Not content to just have a successful tool for finding local events and a fun toy for draft picks, the Draftaholics expanded to making video content as well, bringing long-time friend Richard Jeffrey on board to help with the more technical aspects of the recording process. Now they also visit local stores interviewing players about their draft picks for a regular video series called "Defend your Picks".
"A lot of Magic video content out there is by pro players, but we wanted to shine the light on the local communities instead, because there are a lot of great players in Australia, too."
The Draftaholics lads put up a good fight today, but dropped after they picked up their 4th loss in Round 7 to go in search of some drafts.
This Fanzine Builds Communities
We know the obvious ways of being a part of the Magic community, like playing at your local store, organising a draft, or being a Judge, and so on, but there are other ways, too.

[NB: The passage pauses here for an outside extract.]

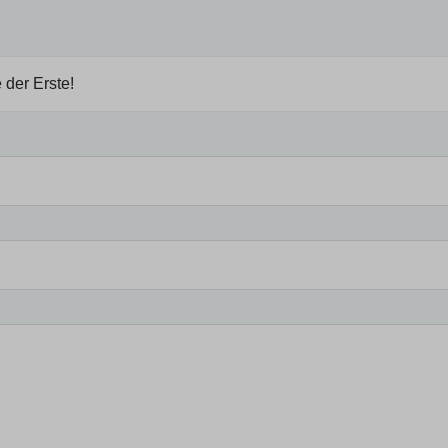
 der Erste!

Melbourne's Chifley Cole is certainly demonstrating that this weekend, he's printed a parody fanzine and is handing them out for free to anyone who wants one.
"It's called the Fuelist. You know, after the Duelist, but with 'Fuel' because of Gas?" Cole explained, pointing to his jacket.
Chifley Cole proudly brandishes a copy of his Magic Fanzine, with Maitland Cameron and Isaac Egan in tow.
This might be a bit of a head-scratcher for many of you, so let me dig in a little here. The Duelist was a gaming magazine produced by Wizards of the Coast between 1993 and 1999 as an accompaniment to Magic itself before magic.wizards.com became a part of our daily lives. Gas as in GASmtg, a Melbourne Magic website created by Sammy James Brent that often looks at the lighter side of Magic.
For a while, GASmtg had a podcast called the "Magical Friends Variety Hour" which had in turn inspired Cole to start a podcast of his own on GASmtg with long-time friend and teammate Maitland Cameron called "This Machine Kills Netdeckers" after the sticker Woody Guthrie stuck to his guitar in 1941 that read "This Machine Kills Fascists".
Look, yes, I get that this is a long string of tenuous in-jokes, but that's not exactly uncommon in Magic community around the World, is it? Chifley Cole is a member of the Melbourne Magic community going above and beyond in his community contributions alongside frequent Grand Prix finalist Maitland Cameron. Yes? Yes.
I chatted with Cole and Cameron about why Melbourne appears to have such strong community engagement.
"When I moved to Melbourne, it seemed to have this big Magic community, and that made me want to be a part of that, and contribute to that. Good communities tend to grow themselves, I think. I wrote an article for GASmtg and last year Maitland I and started the podcast, and it's just kept going," Cole explained.
"We like to talk about Magic," Cameron added, "a lot. So it made sense."
After trying his hand writing for GASmtg, Cole decided to try something a bit different, and ended up going old-school with the Fuelist.
"I was a bit worried about whether I could pull it off at first, but I googled 'fanzine printing' and surprisingly enough, I found a store that practically specialises in the printing the things. I'm really happy with how they turned out!"
If you're on site tomorrow, make sure you track Cole down and ask him for a copy. You'll be able to find him fighting it out in Day 2 alongside Cameron and their teammate and occasional This Machine Kills Netdeckers co-host Tim Hughes.
Making the Cut!
Sadly, not everyone can win when it comes to a Magic tournament – unless you count getting to hang out with your friends all weekends and play the best game in the World, which I do, so maybe they can! But anyway, after 9 rounds of brutal 3v3 Teams Action, our 284 teams have been cut down to just 62 who will come back tomorrow and build themselves some new Amonkhet Team Sealed decks.
Leading the field as we head into Sunday are Jarron Puszet, Dominic Z, and Karl Eyre with 25 points. Following closely behind on 24 points are three teams: the Keedle family (Warren, Dante, and Aramis); Danny Liao, Jing-Wei Zheng, and Brandon Wise; and Jason "Amaz" Chan, Aziz Riphat, and Justin Robb. There are plenty of other notable names among the rest of the teams playing tomorrow, but which of them will make it to the Top 4 to try their hands at Team Draft? We'll have to wait and see!